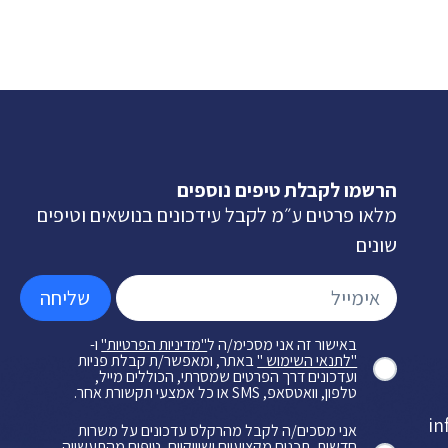
הרשמו לקבלת טיפים נוספים
מלאו פרטים ע״מ לקבל עידכונים בנושאים וטיפים
שונים
שליחה
באישור זה אני מסכימ/ה ל
"מדיניות הפרטיות"
ו-
"לתנאי השימוש "
באתר, ומאפשר/ת קבלת פניות
ועדכונים דרך הפרטים שמסרתי, הכוללים מייל,
טלפון, וואטסאפ, SMS או כל אמצעי תקשורת אחר.
in
אני מסכים/ה לקבל מהרקלס עדכונים על משרות
חדשות, תכנים מקצועיים ושיווקיים, טיפים מהתעשייה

*Exercise brief*
Return the material exactly as it reads, though without the pictures it holds.

*Answer section*
הרשמו לקבלת טיפים נוספים
מלאו פרטים ע״מ לקבל עידכונים בנושאים וטיפים
שונים
שליחה
באישור זה אני מסכימ/ה ל
"מדיניות הפרטיות"
ו-
"לתנאי השימוש "
באתר, ומאפשר/ת קבלת פניות
ועדכונים דרך הפרטים שמסרתי, הכוללים מייל,
טלפון, וואטסאפ, SMS או כל אמצעי תקשורת אחר.
in
אני מסכים/ה לקבל מהרקלס עדכונים על משרות
חדשות, תכנים מקצועיים ושיווקיים, טיפים מהתעשייה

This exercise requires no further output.